Why design beats model fit
Section 3.1 shifts the focus from outcome models to assignment mechanisms. The key question is not which regression fits best, but how treatment was assigned. Design-based reasoning builds identification on how units receive treatment, rather than on functional-form assumptions.
This perspective matters because the strongest causal statements come from how treatment variation was generated, not from statistical convenience. In marketing panels, assignment is often messy, so being explicit about design is the difference between credible and fragile inference.
Two regimes: experimental vs quasi-experimental
We can separate panel designs into two broad regimes.
Experimental designs use known randomization mechanisms. In notation, the assignment matrix $D$ is independent of potential outcomes, often conditional on strata:
$$ \Pr\bigl(D \mid \{Y_{it}(d_{ti})\}_{i,t}, X\bigr)=\Pr(D \mid X). $$This is the cleanest route to causal inference and underpins geo-experiments and platform A/B tests.
Quasi-experimental designs do not randomize treatment. Instead, institutional rules, rollouts, thresholds, or targeting create as-if-random variation that can be exploited with assumptions like parallel trends, unconfoundedness, or factor structure.
Assignment mechanism: the formal object
Section 3.1 formalizes the assignment mechanism as the conditional distribution:
$$ \Pr\bigl(D \mid \{Y_{it}(d_{ti})\}_{i,t}, X\bigr). $$This expression captures the data-generating process for treatment. If it depends on potential outcomes, identification is compromised unless we can condition on the right variables to remove that dependence.
Overlap and why it is hard in marketing
Even under unconfoundedness, identification requires overlap (positivity): units must have a positive probability of receiving the treatment levels you care about, given $X_{it}$ and fixed effects. In marketing, targeted campaigns and feedback loops can violate overlap because the platform systematically avoids certain segments or timing windows.
Practical implication: if no units with similar covariates receive both treatment and control, no method can recover a credible causal contrast.
Design-based vs model-based logic
A regression model can improve precision, but it does not create identification. The causal legitimacy of a coefficient comes from design-based assumptions, not from a good fit or a high $R^2$.
- Design-based: argues the comparison is valid because of the assignment mechanism.
- Model-based: assumes the outcome model is correctly specified.
Modern practice combines them: design for identification, regression for efficiency.
Marketing panel archetypes
Section 3.1 previews the main panel design types that recur throughout the book. Below is a more detailed map from design to identifying logic and diagnostics.
Randomized cluster designs (geo-experiments, A/B tests). Treatment is assigned at a cluster level (DMA, region, store group), creating clean randomization while managing interference. Identification is strongest, but inference must respect clustering and potential spillovers across cluster borders. Diagnostics focus on balance across clusters and compliance with the randomization protocol.
Staggered adoption designs (rollouts, phased launches). Units adopt at different times, often for operational reasons. Identification relies on parallel trends in untreated outcomes across cohorts and on no anticipation. Diagnostics emphasize pre-trends, cohort-specific event studies, and sensitivity to alternative aggregation weights.
Single treated unit designs (case studies, flagship launches). Only one or a few units receive treatment, making counterfactual construction the main challenge. Synthetic control and SDID are natural tools, with credibility tied to pre-treatment fit under a stable factor structure. Diagnostics are placebo tests and leave-one-out robustness checks.
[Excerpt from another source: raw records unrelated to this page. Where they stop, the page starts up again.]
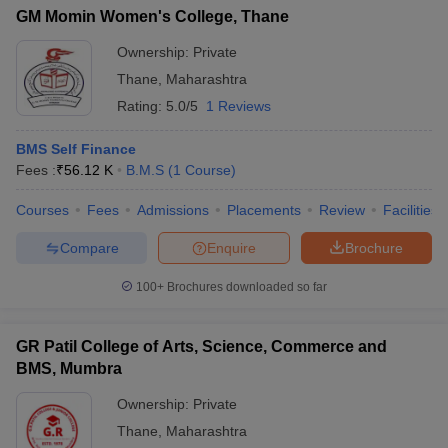
GM Momin Women's College, Thane
Ownership:
Private
Thane
,
Maharashtra
Rating:
5.0/5
1 Reviews
BMS Self Finance
Fees :
₹
56.12 K
B.M.S
(
1
Course
)
Courses
Fees
Admissions
Placements
Review
Facilities
Compare
Enquire
Brochure
100+
Brochures downloaded so far
GR Patil College of Arts, Science, Commerce and
BMS, Mumbra
Ownership:
Private
Thane
,
Maharashtra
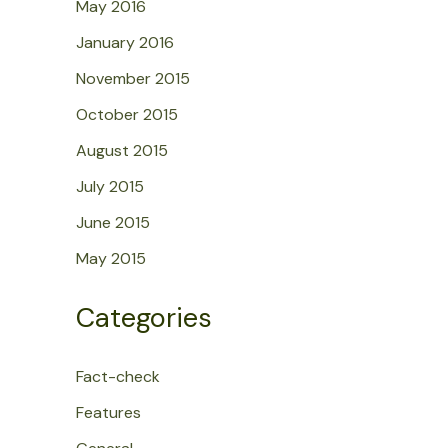
May 2016
January 2016
November 2015
October 2015
August 2015
July 2015
June 2015
May 2015
Categories
Fact-check
Features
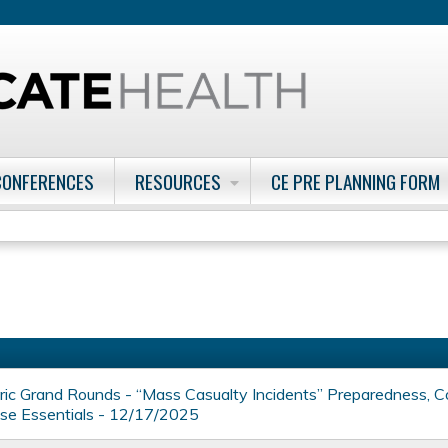
Jump to content
CONFERENCES
RESOURCES
CE PRE PLANNING FORM
ic Grand Rounds - “Mass Casualty Incidents” Preparedness, C
se Essentials - 12/17/2025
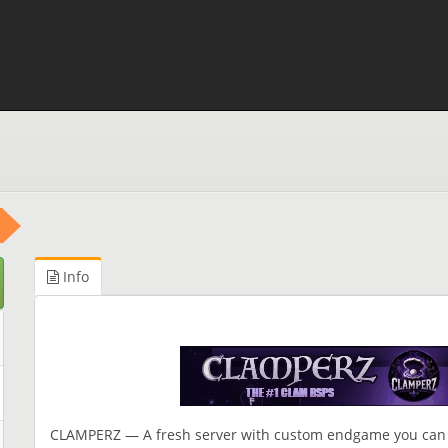
Info
CLAMPERZ — A fresh server with custom endgame you can 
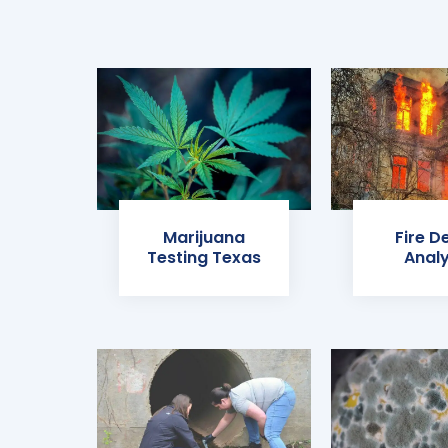
Marijuana
Fire D
Testing Texas
Analy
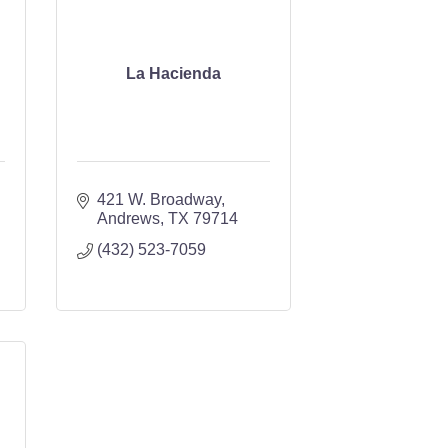
La Hacienda
421 W. Broadway
Andrews
TX
79714
(432) 523-7059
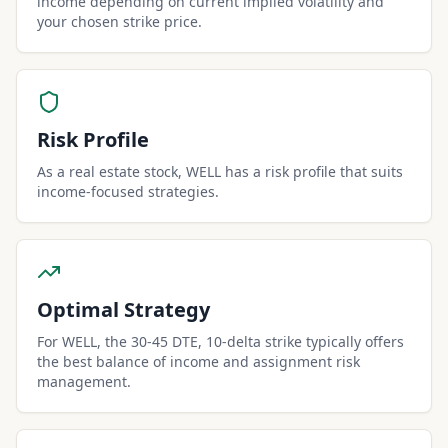
income depending on current implied volatility and
your chosen strike price.
Risk Profile
As a real estate stock, WELL has a risk profile that suits
income-focused strategies.
Optimal Strategy
For WELL, the 30-45 DTE, 10-delta strike typically offers
the best balance of income and assignment risk
management.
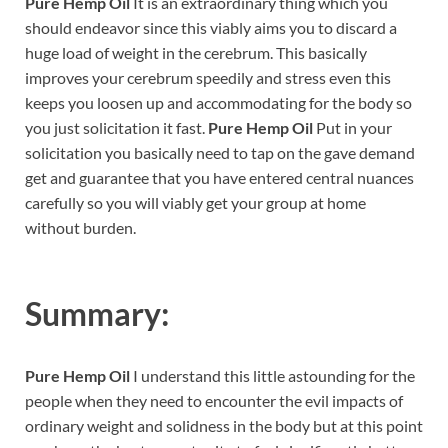
Pure Hemp Oil
It is an extraordinary thing which you
should endeavor since this viably aims you to discard a
huge load of weight in the cerebrum. This basically
improves your cerebrum speedily and stress even this
keeps you loosen up and accommodating for the body so
you just solicitation it fast.
Pure Hemp Oil
Put in your
solicitation you basically need to tap on the gave demand
get and guarantee that you have entered central nuances
carefully so you will viably get your group at home
without burden.
Summary:
Pure Hemp Oil
I understand this little astounding for the
people when they need to encounter the evil impacts of
ordinary weight and solidness in the body but at this point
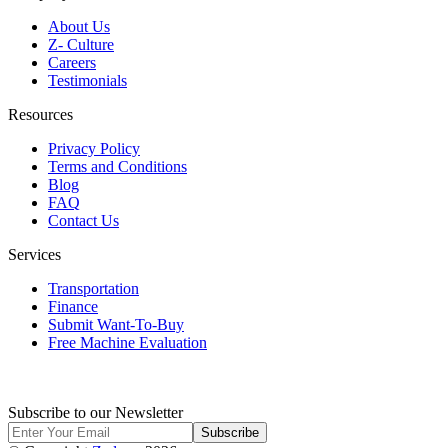
About Us
Z- Culture
Careers
Testimonials
Resources
Privacy Policy
Terms and Conditions
Blog
FAQ
Contact Us
Services
Transportation
Finance
Submit Want-To-Buy
Free Machine Evaluation
Subscribe to our Newsletter
Subscribe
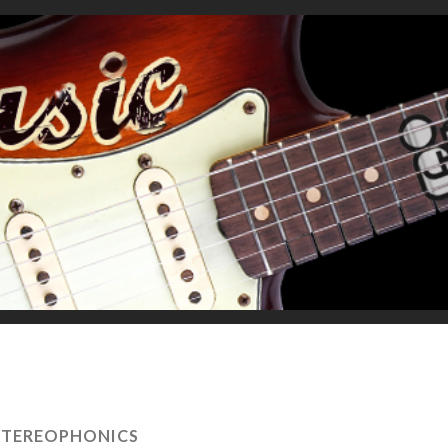
STEREOPHONICS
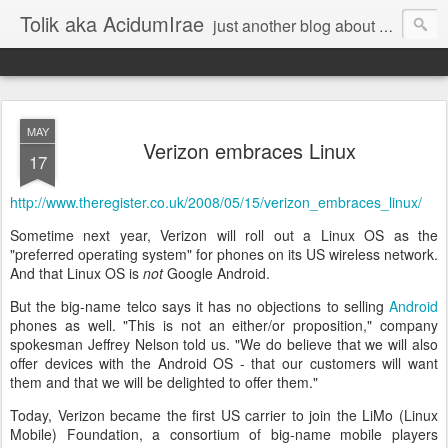
Tolik aka AcidumIrae
just another blog about nothing
MAY
Verizon embraces Linux
17
http://www.theregister.co.uk
/2008/05/15/verizon_embraces
_linux/
Sometime next year, Verizon will roll out a Linux OS as the
"preferred operating system" for phones on its US wireless network.
And that Linux OS is
not
Google Android.
But the big-name telco says it has no objections to selling
Android
phones as well. "This is not an either/or proposition," company
spokesman Jeffrey Nelson told us. "We do believe that we will also
offer devices with the Android OS - that our customers will want
them and that we will be delighted to offer them."
Today, Verizon became the first US carrier to join the LiMo (Linux
Mobile) Foundation, a consortium of big-name mobile players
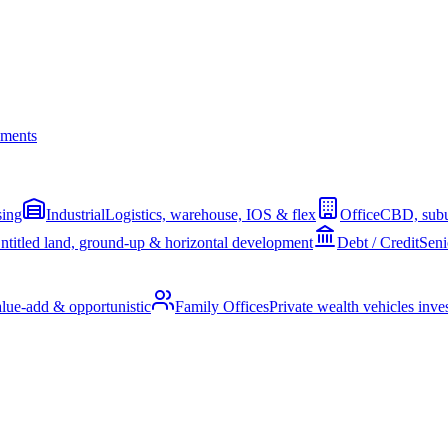
ments
sing
Industrial
Logistics, warehouse, IOS & flex
Office
CBD, subu
ntitled land, ground-up & horizontal development
Debt / Credit
Seni
alue-add & opportunistic
Family Offices
Private wealth vehicles invest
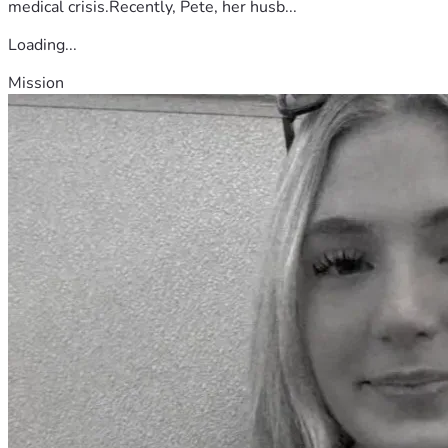
medical crisis.Recently, Pete, her husb...
Loading...
Mission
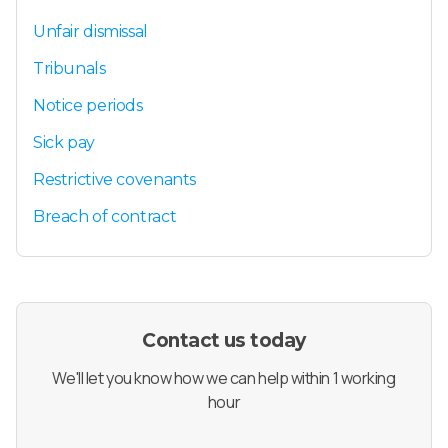
Unfair dismissal
Tribunals
Notice periods
Sick pay
Restrictive covenants
Breach of contract
Contact us today
We'll let you know how we can help within 1 working
hour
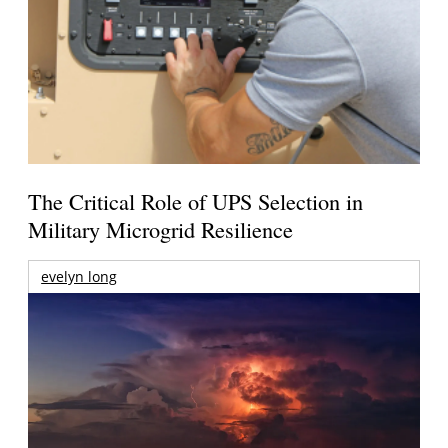
The Critical Role of UPS Selection in
Military Microgrid Resilience
evelyn long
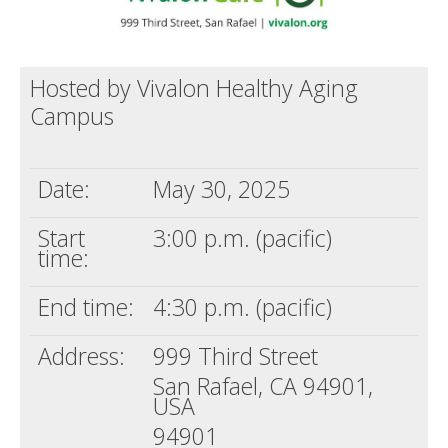
Hosted by Vivalon Healthy Aging
Campus
Date:
May 30, 2025
Start
3:00 p.m. (pacific)
time:
End time:
4:30 p.m. (pacific)
Address:
999 Third Street
San Rafael, CA 94901,
USA
94901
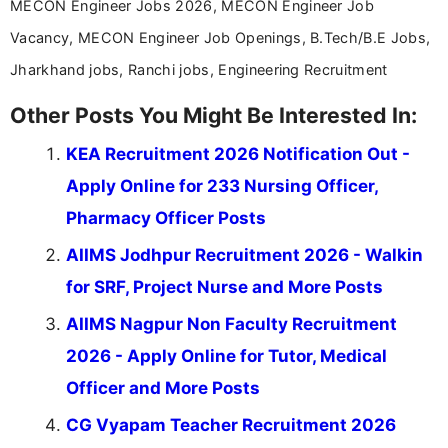
MECON Engineer Jobs 2026, MECON Engineer Job
Vacancy, MECON Engineer Job Openings, B.Tech/B.E Jobs,
Jharkhand jobs, Ranchi jobs, Engineering Recruitment
Other Posts You Might Be Interested In:
KEA Recruitment 2026 Notification Out -
Apply Online for 233 Nursing Officer,
Pharmacy Officer Posts
AIIMS Jodhpur Recruitment 2026 - Walkin
for SRF, Project Nurse and More Posts
AIIMS Nagpur Non Faculty Recruitment
2026 - Apply Online for Tutor, Medical
Officer and More Posts
CG Vyapam Teacher Recruitment 2026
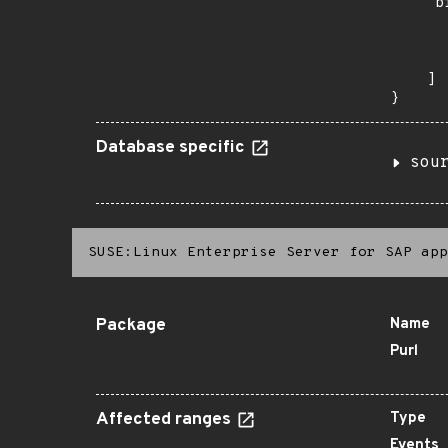
    "b
       
      
       
    ]

}
Database specific
sou
SUSE:Linux Enterprise Server for SAP app
Package
Name
Purl
Affected ranges
Type
Events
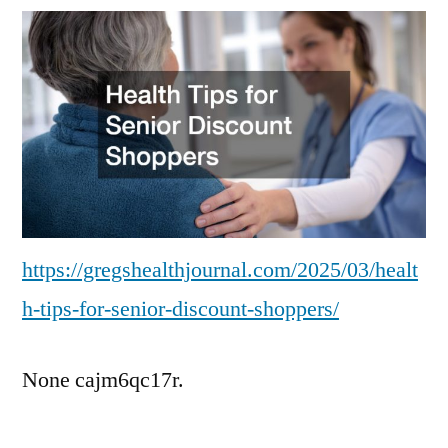
for
Senior
Discount
Shoppers
–
Greg’s
Health
Journal
https://gregshealthjournal.com/2025/03/healt
h-tips-for-senior-discount-shoppers/
None cajm6qc17r.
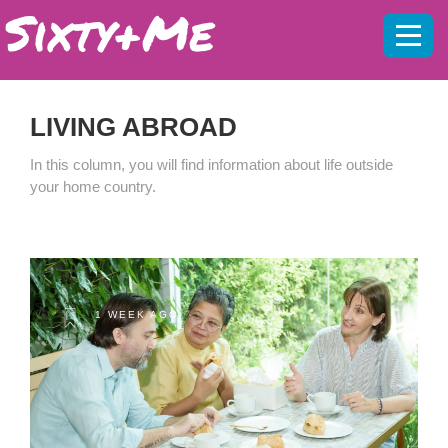
Mobil
menu
LIVING ABROAD
In this column, you will find information about life outside
your home country.
1 WEEK AGO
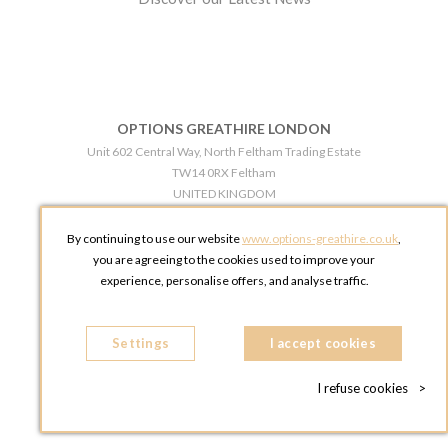
OPTIONS GREATHIRE LONDON
Unit 602 Central Way, North Feltham Trading Estate
TW14 0RX Feltham
UNITED KINGDOM
Phone:
+44 203 609 0609
By continuing to use our website
www.options-greathire.co.uk
,
OPTIONS GREATHIRE MANCHESTER
you are agreeing to the cookies used to improve your
Broadheath Networkcentre 2 - 97 Atlantic Street
experience, personalise offers, and analyse traffic.
WA14 5EW Altrincham
UNITED KINGDOM
Settings
Phone:
+44 161 491 5209
I accept cookies
I refuse cookies
>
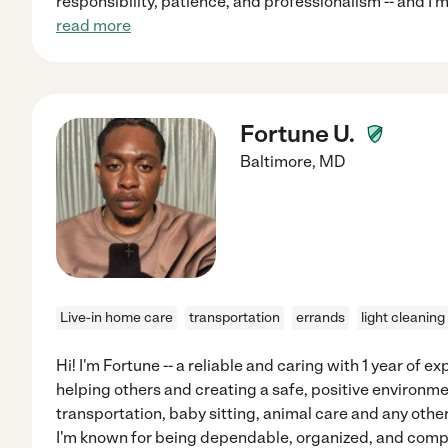
responsibility, patience, and professionalism -- and I 
read more
Fortune U.
Baltimore
,
MD
Live-in home care
transportation
errands
light cleaning
Hi! I'm Fortune -- a reliable and caring with 1 year of 
helping others and creating a safe, positive environmen
transportation, baby sitting, animal care and any other
I'm known for being dependable, organized, and compa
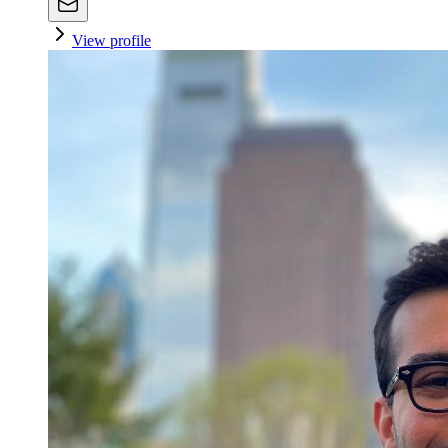
View profile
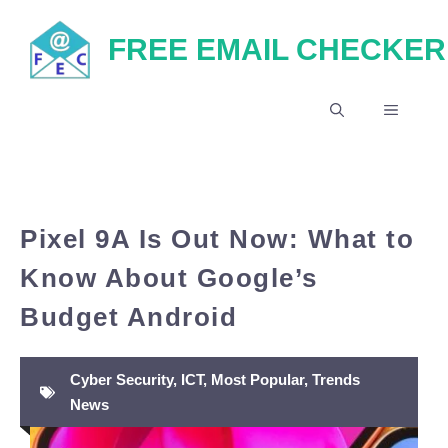
Skip
FREE EMAIL CHECKER
to
content
MENU
Pixel 9A Is Out Now: What to
Know About Google’s
Budget Android
Cyber Security
,
ICT
,
Most Popular
,
Trends
News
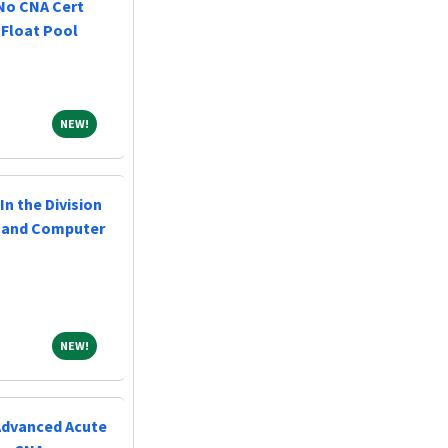
 No CNA Cert
 Float Pool
NEW!
NEW!
In the Division
l and Computer
NEW!
NEW!
(Advanced Acute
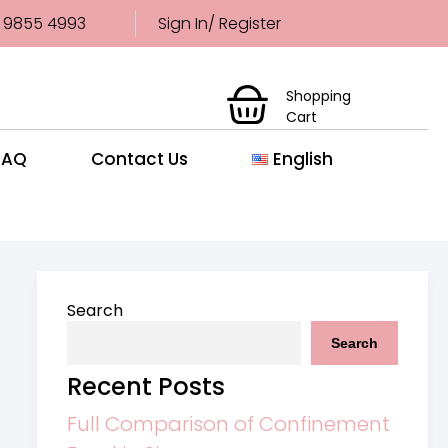
 9855 4993
Sign In/ Register
Shopping
Cart
FAQ
Contact Us
English
Search
Search
Recent Posts
Full Comparison of Confinement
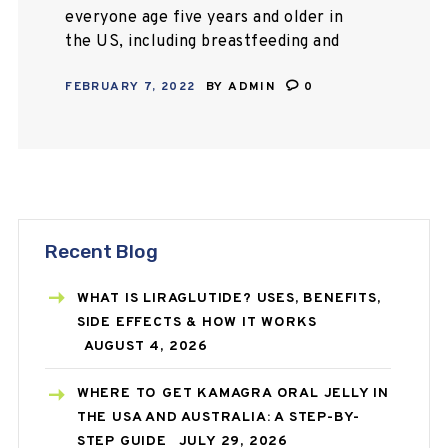
everyone age five years and older in
the US, including breastfeeding and
pregnant ladies. Also, booster shots
FEBRUARY 7, 2022
BY
ADMIN
0
are available for everyone age
twelve years…
Recent Blog
WHAT IS LIRAGLUTIDE? USES, BENEFITS,
SIDE EFFECTS & HOW IT WORKS
AUGUST 4, 2026
WHERE TO GET KAMAGRA ORAL JELLY IN
THE USA AND AUSTRALIA: A STEP-BY-
STEP GUIDE
JULY 29, 2026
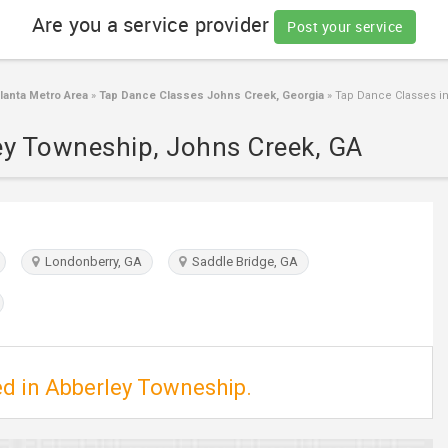
Are you a service provider
Post your service
anta Metro Area
»
Tap Dance Classes Johns Creek, Georgia
»
Tap Dance Classes in
ey Towneship, Johns Creek, GA
Londonberry, GA
Saddle Bridge, GA
ed in Abberley Towneship.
Common shock designs (policy changes, platform updates). All units are exposed at the same time, but impacts can vary across units. Identification often hinges on event-study dynamics or factor models that separate common shocks from heterogeneous responses. Diagnostics check for pre-shock stability and alternative control series.
Continuous treatment intensity (spend, exposure). Treatment varies in magnitude rather than on/off status. Identification requires unconfoundedness conditional on rich controls and fixed effects, or a factor structure that isolates endogenous demand shocks. Diagnostics focus on overlap across intensity levels, sensitivity to control sets, and stability of dose-response estimates.
Each archetype maps to specific methods and diagnostic workflows in later chapters.
Takeaway
The design-based view forces clarity. It asks: Who assigned treatment? Why did they do it? Once that is explicit, estimands and estimators follow logically. In MMM, this discipline prevents over-interpreting regression output and keeps the analysis anchored to credible causal variation.
References
- Shaw, C. (2025). Causal Inference in Marketing: Panel Data and Machine Learning Methods (Community Review Edition), Section 3.1.
- Angrist, J. D., and Pischke, J. (2010). The credibility revolution in empirical economics.
- Goldfarb, A., et al. (2022). Marketing research in the age of platforms.